(Available records)

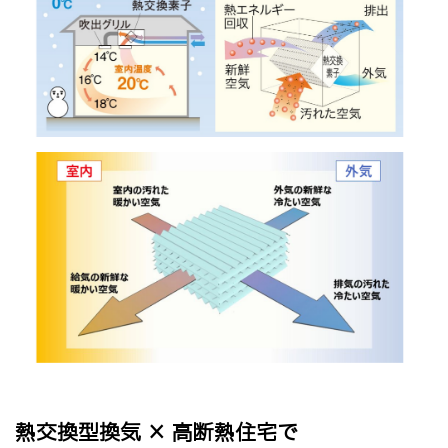
熱交換型換気 × 高断熱住宅で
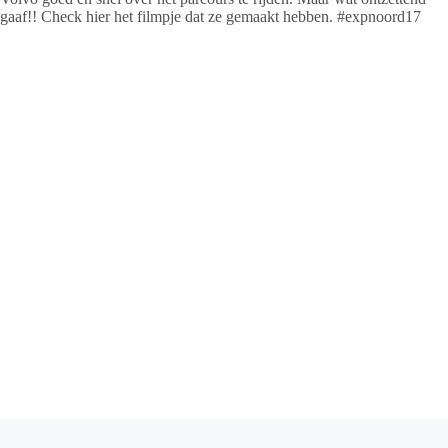
gaaf!! Check hier het filmpje dat ze gemaakt hebben. #expnoord17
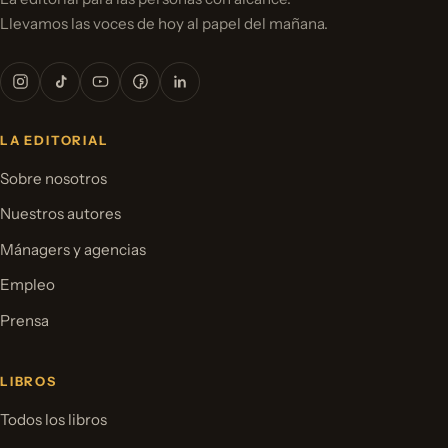
Llevamos las voces de hoy al papel del mañana.
LA EDITORIAL
Sobre nosotros
Nuestros autores
Mánagers y agencias
Empleo
Prensa
LIBROS
Todos los libros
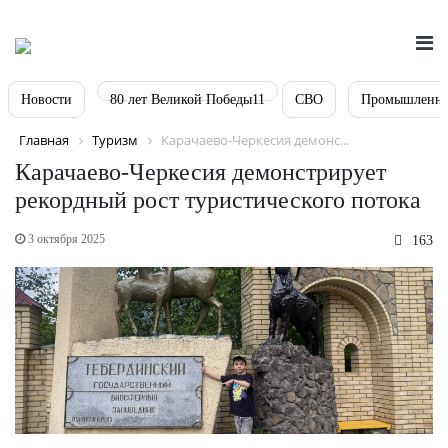
Новости
80 лет Великой Победы11
СВО
Промышленно
Главная
Туризм
Карачаево-Черкесия демонс...
Карачаево-Черкесия демонстрирует
рекордный рост туристического потока
3 октября 2025
163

(End Available records)

* Problem description
Reproduce the listing from the "Карачаево-Черкесия демонстрирует" line onward, verbatim.

* Answer
Карачаево-Черкесия демонстрирует
рекордный рост туристического потока
3 октября 2025
163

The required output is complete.